# should i buy converter for 4 pin PWM fans? is it safe



## Honey (Mar 27, 2018)

hi,
im new to this fan stuff,
my mobo dont have much slots for 4 pin PWM fan,
i was thinking to buy splitter from 4 pin pwn to 4 pin standard molex, is it safe thing to do?
i have options
https://www.amazon.in/MagiDeal-Splitter-Power-Cable-Extension/dp/B075ZYGT3Y/

https://www.amazon.in/Buyyart-Cooling-Socket-Adapter-computer/dp/B079H4QNDD/
is it safe?


----------



## Ferrum Master (Mar 27, 2018)

It is safe.


----------



## jboydgolfer (Mar 27, 2018)

that board has like 5 fan connectors, how many do You intend on needing?

you could just get a fan hub.

i have one & it works great


----------



## lexluthermiester (Mar 27, 2018)

jboydgolfer said:


> that board has like 5 fan connectors, how many do You intend on needing?


He might be talking about a board different than the one in his specs..


jboydgolfer said:


> you could just get a fan hub. i have one & it works great


I like that! This one might serve him better as it takes one fan header and splits it into more;
https://www.amazon.com/SilverStone-System-Cables-Black-CPF04/dp/B00VNW556I


----------



## Honey (Mar 27, 2018)

i have 5? i didnt knew that xD leme look into it..


----------



## Rakly3 (Jun 12, 2018)

I circled them.
They are all PWM


----------



## MrGenius (Jun 12, 2018)

One thing to remember is, when you gang them up like that, they all run at the same speed(or rather with the same PWM signal). You can't control the speeds(PWM signals) of the individual fans. Which might seem rather obvious. But wording like SilverStone uses for the hub linked above could lead you to think otherwise.



			
				SilverStone said:
			
		

> Support speed detection for accurately controlling fans



Which is true. If by "accurately controlling" you mean running a bunch of identical fans at the same speed. Different fans will run at different speeds though. Even with the exact same PWM signal. So I wouldn't call that very "accurate control".


----------



## natr0n (Jun 12, 2018)

Those fan ports can take 3 pin and 4 pin fans. You dont need to buy anything special to use them. I think I misunderstood


----------



## hat (Jun 13, 2018)

The opposite is also true I believe, you should be able to use a 4 pin PWM fan plug in a standard 3 pin header. It just won't have the PWM function. That said, I believe even 3 pin fans can be controlled at least with a fan controller, also (maybe, not sure) in the BIOS... but those methods drop the voltage supplied to the fan. For example, your 3 pin fan controller set to 75% would pump out 9v to the fan constantly. A PWM system running at 75% would be supplying 12 of power 75% of the time.
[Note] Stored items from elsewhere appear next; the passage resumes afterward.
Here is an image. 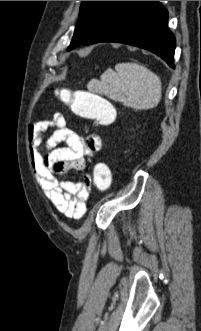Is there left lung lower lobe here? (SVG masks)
I'll return each instance as SVG.
<instances>
[{"label": "left lung lower lobe", "mask_w": 201, "mask_h": 331, "mask_svg": "<svg viewBox=\"0 0 201 331\" xmlns=\"http://www.w3.org/2000/svg\"><path fill=\"white\" fill-rule=\"evenodd\" d=\"M99 42L149 50L174 68L175 37L168 29V12L158 1H120L81 44Z\"/></svg>", "instance_id": "1"}]
</instances>
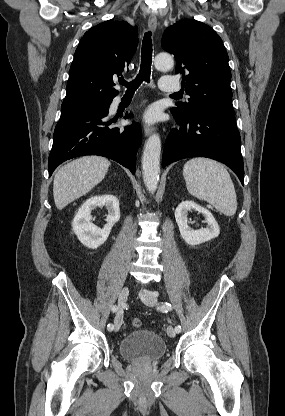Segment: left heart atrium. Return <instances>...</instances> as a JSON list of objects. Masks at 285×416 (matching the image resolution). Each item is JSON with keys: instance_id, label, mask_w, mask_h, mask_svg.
<instances>
[{"instance_id": "39dd6f15", "label": "left heart atrium", "mask_w": 285, "mask_h": 416, "mask_svg": "<svg viewBox=\"0 0 285 416\" xmlns=\"http://www.w3.org/2000/svg\"><path fill=\"white\" fill-rule=\"evenodd\" d=\"M155 118H156V114H155V112L152 109H149V110L146 111V113H145V119L147 121L152 122V121L155 120Z\"/></svg>"}]
</instances>
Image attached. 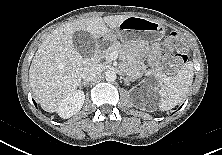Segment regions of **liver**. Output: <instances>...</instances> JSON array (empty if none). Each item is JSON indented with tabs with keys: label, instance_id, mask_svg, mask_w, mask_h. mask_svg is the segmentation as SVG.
Returning <instances> with one entry per match:
<instances>
[{
	"label": "liver",
	"instance_id": "6515ba94",
	"mask_svg": "<svg viewBox=\"0 0 222 155\" xmlns=\"http://www.w3.org/2000/svg\"><path fill=\"white\" fill-rule=\"evenodd\" d=\"M128 15L91 17L69 22L53 30L42 41L30 66L29 81L42 109L55 112L62 100L75 92L83 69L91 64L74 47L72 36L86 31L99 39L116 29Z\"/></svg>",
	"mask_w": 222,
	"mask_h": 155
}]
</instances>
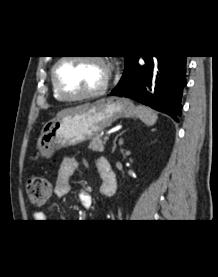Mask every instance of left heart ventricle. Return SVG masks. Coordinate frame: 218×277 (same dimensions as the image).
Here are the masks:
<instances>
[{
  "mask_svg": "<svg viewBox=\"0 0 218 277\" xmlns=\"http://www.w3.org/2000/svg\"><path fill=\"white\" fill-rule=\"evenodd\" d=\"M61 88L69 95H80L99 88L106 76L99 63L85 59H68L57 69Z\"/></svg>",
  "mask_w": 218,
  "mask_h": 277,
  "instance_id": "1",
  "label": "left heart ventricle"
}]
</instances>
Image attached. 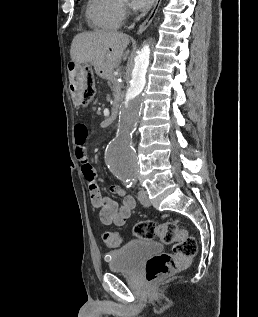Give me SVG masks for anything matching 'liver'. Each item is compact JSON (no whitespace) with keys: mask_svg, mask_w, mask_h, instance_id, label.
I'll list each match as a JSON object with an SVG mask.
<instances>
[{"mask_svg":"<svg viewBox=\"0 0 258 317\" xmlns=\"http://www.w3.org/2000/svg\"><path fill=\"white\" fill-rule=\"evenodd\" d=\"M129 40L128 34L118 30L79 32L72 40L71 58L78 64L90 62L103 72H111L118 66Z\"/></svg>","mask_w":258,"mask_h":317,"instance_id":"liver-1","label":"liver"}]
</instances>
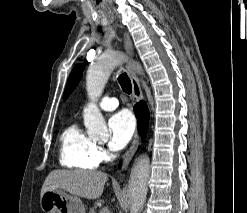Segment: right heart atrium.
Here are the masks:
<instances>
[{"mask_svg": "<svg viewBox=\"0 0 247 213\" xmlns=\"http://www.w3.org/2000/svg\"><path fill=\"white\" fill-rule=\"evenodd\" d=\"M95 154L99 163L104 162L109 158L108 153L101 146H96Z\"/></svg>", "mask_w": 247, "mask_h": 213, "instance_id": "d8ad5b80", "label": "right heart atrium"}]
</instances>
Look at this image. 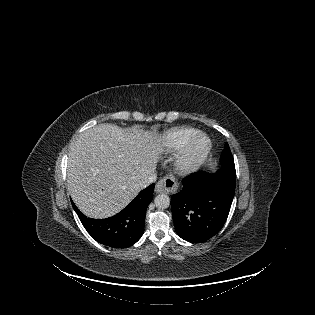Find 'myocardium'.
Returning a JSON list of instances; mask_svg holds the SVG:
<instances>
[{
	"mask_svg": "<svg viewBox=\"0 0 315 315\" xmlns=\"http://www.w3.org/2000/svg\"><path fill=\"white\" fill-rule=\"evenodd\" d=\"M210 150V138L204 133H198L187 143L177 158V170L184 174L194 172L203 164Z\"/></svg>",
	"mask_w": 315,
	"mask_h": 315,
	"instance_id": "myocardium-1",
	"label": "myocardium"
}]
</instances>
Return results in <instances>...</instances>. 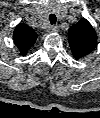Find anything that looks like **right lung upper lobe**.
Returning <instances> with one entry per match:
<instances>
[{"instance_id":"obj_1","label":"right lung upper lobe","mask_w":100,"mask_h":118,"mask_svg":"<svg viewBox=\"0 0 100 118\" xmlns=\"http://www.w3.org/2000/svg\"><path fill=\"white\" fill-rule=\"evenodd\" d=\"M13 39L20 50V54L26 55L37 39V34L26 24L20 23L14 30Z\"/></svg>"}]
</instances>
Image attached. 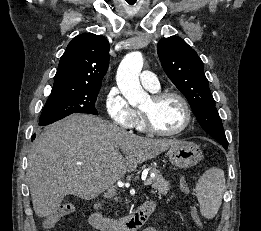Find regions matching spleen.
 Here are the masks:
<instances>
[{
  "label": "spleen",
  "instance_id": "3e777b00",
  "mask_svg": "<svg viewBox=\"0 0 261 231\" xmlns=\"http://www.w3.org/2000/svg\"><path fill=\"white\" fill-rule=\"evenodd\" d=\"M195 191L202 216L208 219L214 218L221 206L225 191L224 171L217 168L207 170L200 176Z\"/></svg>",
  "mask_w": 261,
  "mask_h": 231
}]
</instances>
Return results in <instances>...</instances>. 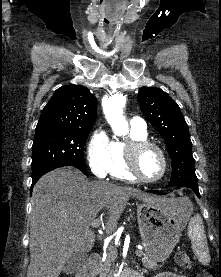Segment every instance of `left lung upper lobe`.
I'll return each instance as SVG.
<instances>
[{"label": "left lung upper lobe", "instance_id": "obj_1", "mask_svg": "<svg viewBox=\"0 0 221 277\" xmlns=\"http://www.w3.org/2000/svg\"><path fill=\"white\" fill-rule=\"evenodd\" d=\"M140 109L166 142L172 159L170 186L198 185L188 126L178 104L159 88L142 87Z\"/></svg>", "mask_w": 221, "mask_h": 277}]
</instances>
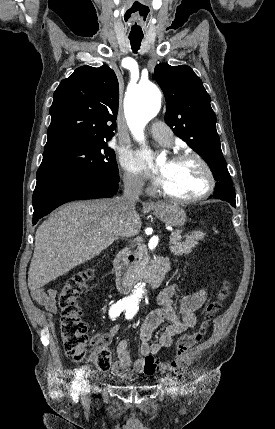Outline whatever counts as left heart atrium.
<instances>
[{"label":"left heart atrium","mask_w":275,"mask_h":429,"mask_svg":"<svg viewBox=\"0 0 275 429\" xmlns=\"http://www.w3.org/2000/svg\"><path fill=\"white\" fill-rule=\"evenodd\" d=\"M124 160H125V163L131 169L137 172L149 174L151 165H150V159L146 152L140 151L136 153H129L125 156ZM152 178L157 184L162 185L163 176L160 173L153 175Z\"/></svg>","instance_id":"1"}]
</instances>
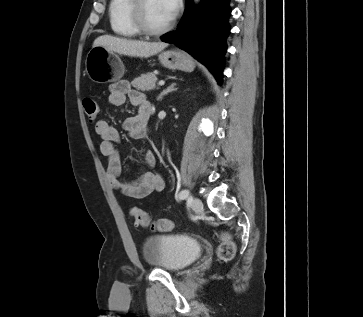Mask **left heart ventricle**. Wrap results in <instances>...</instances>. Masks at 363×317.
I'll use <instances>...</instances> for the list:
<instances>
[{
	"instance_id": "b2bd125f",
	"label": "left heart ventricle",
	"mask_w": 363,
	"mask_h": 317,
	"mask_svg": "<svg viewBox=\"0 0 363 317\" xmlns=\"http://www.w3.org/2000/svg\"><path fill=\"white\" fill-rule=\"evenodd\" d=\"M144 19L146 24L158 29L165 26L170 18L164 0H146L144 4Z\"/></svg>"
}]
</instances>
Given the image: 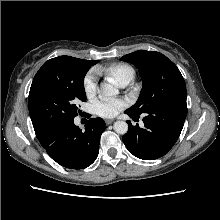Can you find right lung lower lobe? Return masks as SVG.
<instances>
[{"mask_svg":"<svg viewBox=\"0 0 220 220\" xmlns=\"http://www.w3.org/2000/svg\"><path fill=\"white\" fill-rule=\"evenodd\" d=\"M105 130L102 118H91L82 131L73 120L38 137L42 147L58 164L70 169L90 166L99 152L100 136Z\"/></svg>","mask_w":220,"mask_h":220,"instance_id":"obj_1","label":"right lung lower lobe"}]
</instances>
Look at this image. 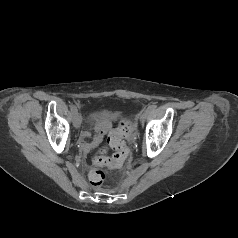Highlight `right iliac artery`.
Masks as SVG:
<instances>
[{
  "label": "right iliac artery",
  "mask_w": 238,
  "mask_h": 238,
  "mask_svg": "<svg viewBox=\"0 0 238 238\" xmlns=\"http://www.w3.org/2000/svg\"><path fill=\"white\" fill-rule=\"evenodd\" d=\"M71 112L73 114H76L78 112L77 108L75 106H71Z\"/></svg>",
  "instance_id": "1"
}]
</instances>
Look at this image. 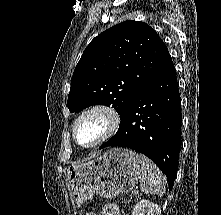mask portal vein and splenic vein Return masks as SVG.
I'll list each match as a JSON object with an SVG mask.
<instances>
[{"instance_id": "18ae733b", "label": "portal vein and splenic vein", "mask_w": 221, "mask_h": 215, "mask_svg": "<svg viewBox=\"0 0 221 215\" xmlns=\"http://www.w3.org/2000/svg\"><path fill=\"white\" fill-rule=\"evenodd\" d=\"M133 194H135V195H136V191H134V192H133Z\"/></svg>"}]
</instances>
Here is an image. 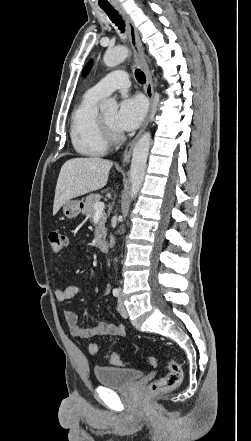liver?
Listing matches in <instances>:
<instances>
[{
  "instance_id": "6515ba94",
  "label": "liver",
  "mask_w": 251,
  "mask_h": 441,
  "mask_svg": "<svg viewBox=\"0 0 251 441\" xmlns=\"http://www.w3.org/2000/svg\"><path fill=\"white\" fill-rule=\"evenodd\" d=\"M113 163L99 157L72 158L61 167L55 189L53 215L72 198L103 188Z\"/></svg>"
}]
</instances>
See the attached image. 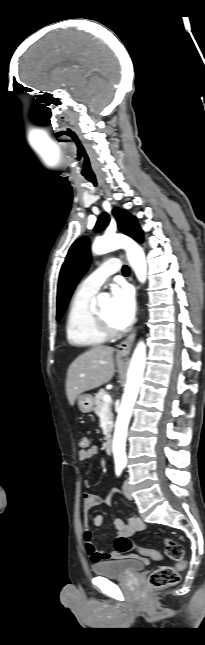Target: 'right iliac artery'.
Listing matches in <instances>:
<instances>
[{
	"label": "right iliac artery",
	"instance_id": "right-iliac-artery-1",
	"mask_svg": "<svg viewBox=\"0 0 205 645\" xmlns=\"http://www.w3.org/2000/svg\"><path fill=\"white\" fill-rule=\"evenodd\" d=\"M122 468H123L122 466H116V474L118 476L121 474Z\"/></svg>",
	"mask_w": 205,
	"mask_h": 645
}]
</instances>
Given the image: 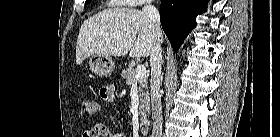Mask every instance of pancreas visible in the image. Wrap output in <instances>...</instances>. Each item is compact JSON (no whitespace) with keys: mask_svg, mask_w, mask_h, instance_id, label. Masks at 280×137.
<instances>
[{"mask_svg":"<svg viewBox=\"0 0 280 137\" xmlns=\"http://www.w3.org/2000/svg\"><path fill=\"white\" fill-rule=\"evenodd\" d=\"M135 69L129 66L126 70L124 69L121 73V77L125 79L126 85L131 86L134 83H138V92L140 97L139 114L141 115V121L146 119L149 113V91H148V79L143 77L142 79L135 80Z\"/></svg>","mask_w":280,"mask_h":137,"instance_id":"obj_1","label":"pancreas"}]
</instances>
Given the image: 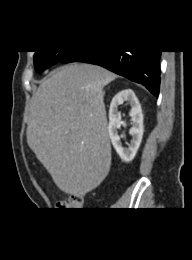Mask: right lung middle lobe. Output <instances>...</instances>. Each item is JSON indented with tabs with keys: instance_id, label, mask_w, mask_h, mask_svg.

Personally I don't bother with such things. I run all my fans at 100% all the time, and I just use quiet fans. The only fans that don't are on my video cards. That's because I just use the stock cooler, which obviously already comes with a fan, that would be rather loud at 100%. I do use a modified fan curve though which runs it faster than normal, but not at 100%.


----------